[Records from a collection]
************

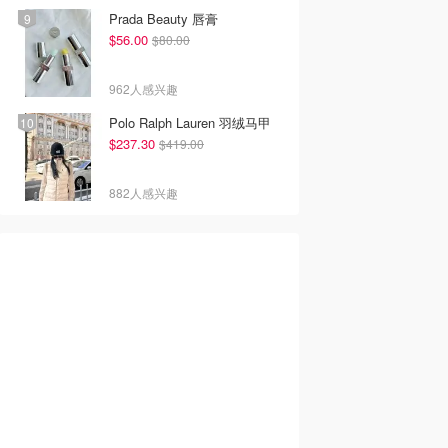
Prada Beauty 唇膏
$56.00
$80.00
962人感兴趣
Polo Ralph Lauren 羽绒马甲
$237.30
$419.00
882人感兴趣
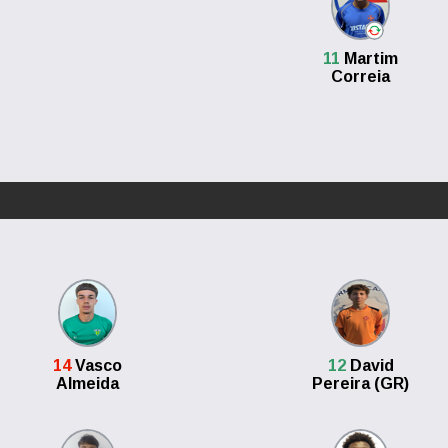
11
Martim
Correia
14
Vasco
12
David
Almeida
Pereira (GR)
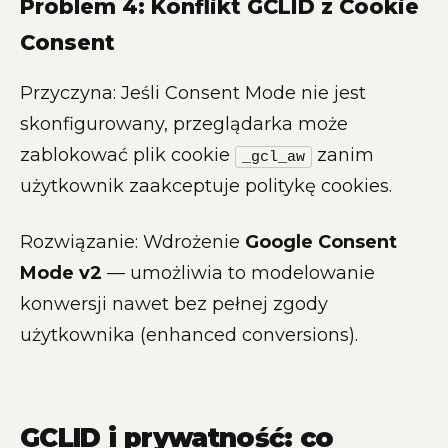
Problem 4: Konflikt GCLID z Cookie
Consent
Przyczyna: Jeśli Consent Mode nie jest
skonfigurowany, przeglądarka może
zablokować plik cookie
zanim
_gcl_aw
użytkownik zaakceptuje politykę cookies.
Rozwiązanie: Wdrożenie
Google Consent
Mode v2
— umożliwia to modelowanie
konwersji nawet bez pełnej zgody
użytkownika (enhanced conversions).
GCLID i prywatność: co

************

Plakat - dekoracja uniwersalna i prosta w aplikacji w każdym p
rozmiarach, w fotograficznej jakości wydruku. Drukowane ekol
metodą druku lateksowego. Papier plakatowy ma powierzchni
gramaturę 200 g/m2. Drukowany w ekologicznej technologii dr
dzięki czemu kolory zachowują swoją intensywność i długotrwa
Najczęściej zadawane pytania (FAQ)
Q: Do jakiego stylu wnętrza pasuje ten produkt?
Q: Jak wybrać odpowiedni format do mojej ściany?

************

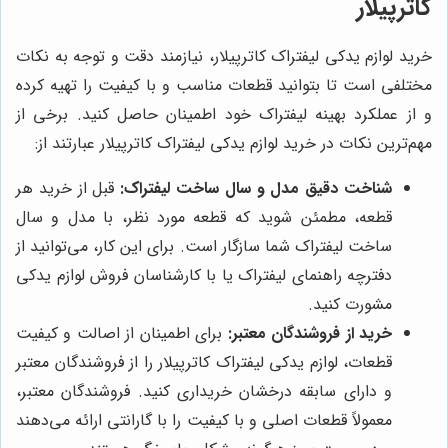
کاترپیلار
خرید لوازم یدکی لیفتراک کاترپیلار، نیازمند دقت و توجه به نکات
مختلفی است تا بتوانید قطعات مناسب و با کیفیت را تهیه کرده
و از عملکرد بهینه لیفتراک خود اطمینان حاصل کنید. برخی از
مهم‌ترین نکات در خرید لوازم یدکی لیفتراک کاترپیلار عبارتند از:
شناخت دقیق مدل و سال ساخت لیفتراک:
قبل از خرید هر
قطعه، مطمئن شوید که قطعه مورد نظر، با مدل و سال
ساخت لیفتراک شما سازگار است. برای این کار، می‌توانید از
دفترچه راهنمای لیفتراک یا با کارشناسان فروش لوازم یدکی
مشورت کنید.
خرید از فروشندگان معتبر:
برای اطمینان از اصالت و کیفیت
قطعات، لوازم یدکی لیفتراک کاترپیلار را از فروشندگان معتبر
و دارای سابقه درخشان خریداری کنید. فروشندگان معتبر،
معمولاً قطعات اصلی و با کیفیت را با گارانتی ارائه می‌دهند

************

Above are some lines. Repeat exactly, and only, those from the line that has "umożliwia to modelowanie" through the line that has "GCLID i prywatność: co".

— umożliwia to modelowanie
konwersji nawet bez pełnej zgody
użytkownika (enhanced conversions).
GCLID i prywatność: co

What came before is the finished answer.